Military leadership finally agreed that Okinawan terrain made other options less feasible, and they concluded that frontal assaults and grind-the-enemy-down tactics were just about the only way to dislodge, destroy, and defeat the Japanese. Still, the continued bloody fighting along the Shuri front remained in the forefront of Buckner's attention. His plan prevailed, and at the end of April, the Marines began replacing the Army on the front lines. They were about to run head on into the Shuri-Yonaburu Line. As casualties grew alarmingly, Buckner decided to concentrate all his resources on a single front. On 27 April he assigned the First Marine Division to XXIV Corps. During the next three days, the division moved south to relieve the shot-up 27th Infantry Division on the western (right) flank of the lines. The Sixth Marine Division received a warning order to prepare for a similar displacement to the south. The long battle for Okinawa's southern highlands was shifting into high gear.
A problem for the Tenth Army was the rain, which by 9 May had begun in earnest. Everything became muddy. Moving supplies and equipment proved almost impossible and often had to be accomplished hand-over-hand. Asa Kawa River seemed to be the biggest obstacle between the Sixth Marine Division and Naha, the capital of Okinawa. The river would be breeched by the 22nd Regiment a yard at a time. Then all that stood between the division and Naha were three "insignificant" hills: Half Moon, Horseshoe and Sugar Loaf.

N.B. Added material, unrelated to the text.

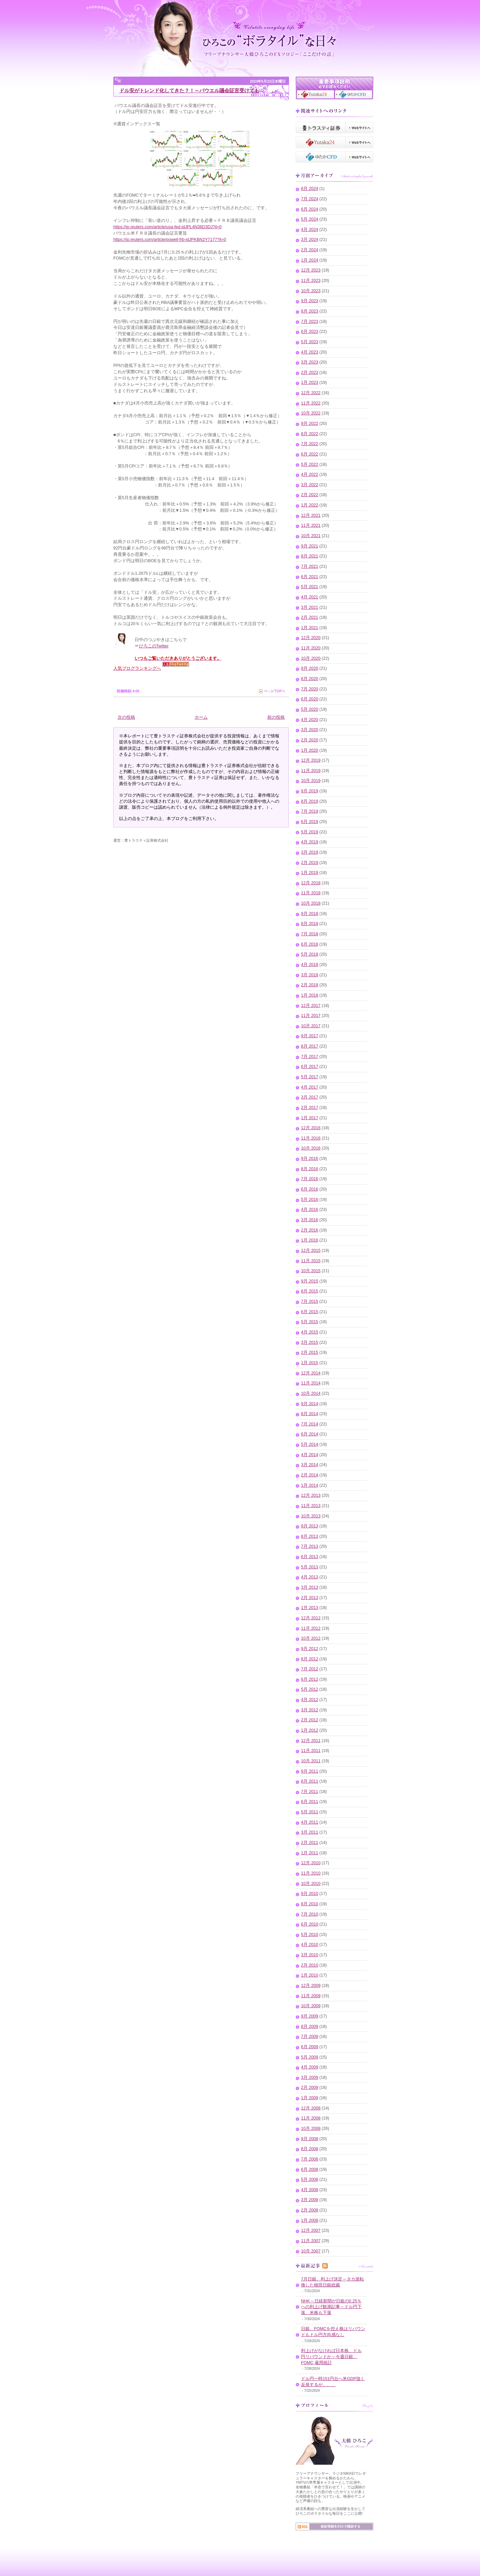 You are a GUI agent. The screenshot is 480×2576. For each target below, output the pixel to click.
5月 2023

May 12-18 would be filled with some of the most savage fighting in Marine Corps lore. The Shuri Line cut the island in half east to west. It consisted of mutually supported defensive positions, including mortar, artillery, machine guns, and interconnected tunnel complexes. These tunnels, an estimated sixty miles of interconnected passageways, made movement and flanking maneuvers easy for the Japanese. In addition, the Marines ran into what they referred to as “spider holes.” Flush with the ground and covered with brush or dirt, these hideaways kept the men constantly vigilant about what might be behind them. The Marines had found the flank of Ushijima's Shuri Line of defense, and the Japanese were unwilling to give it up without a tremendous payment.
Finally, under the cover of darkness during a rainstorm, the remnants of Japan’s Thirty-Second Army headed further south. Here they prepared for a final stand on the southern tip of Okinawa. As Colonel Hiromichi Yahara says in The Battle of Okinawa, “The beautiful countryside of the Amekudai plateau, where in times past I enjoyed riding with General Ushijima, was now steeped in the blood of thousands of soldiers — Japanese and American.” The Marines of the Sixth were left at Sugar Loaf to recover their dead and wounded and then move on for the next confrontation.

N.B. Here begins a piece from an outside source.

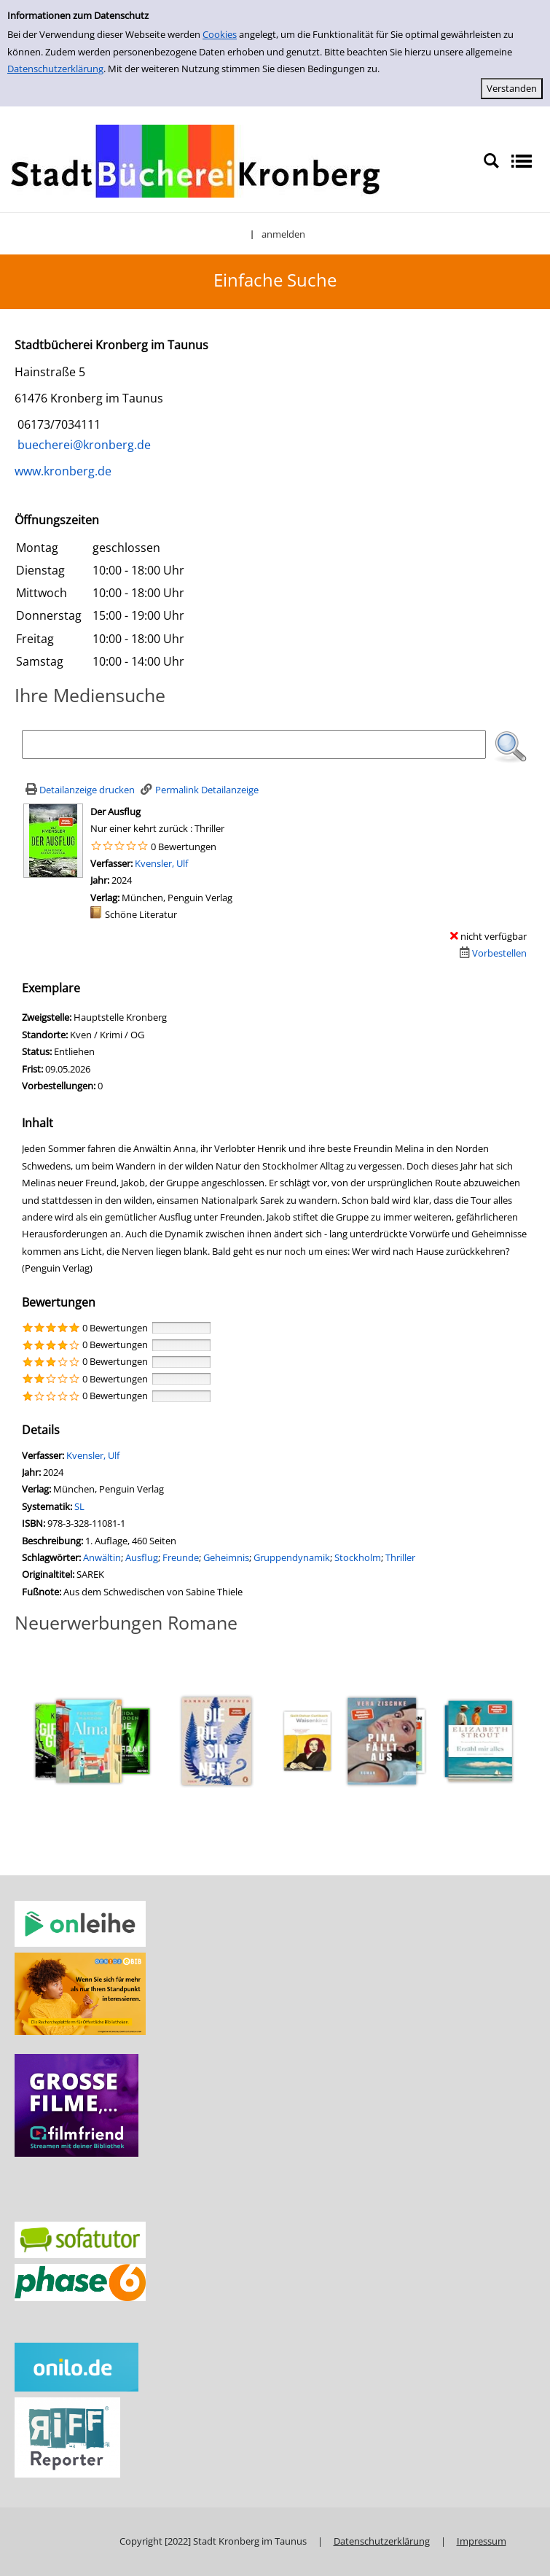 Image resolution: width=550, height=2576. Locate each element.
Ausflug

So, could lives have been saved in the Battle of Sugar Loaf? Anyone who has seen the height of the rock crevices on the southern side of the island and the tremendous Japanese artillery emplacements there would probably agree that a southern landing would have been even more costly than Sugar Loaf. However, it is important to remember that the Japanese aim on Okinawa was to make it costly for the Allies. Frontal assaults or amphibious landings — the final battle of the war was meant to be baptism in blood for the Sixth.
Sugar Loaf had to be taken. Folding the Shuri Line meant the beginning of the end for the Thirty-Second Army.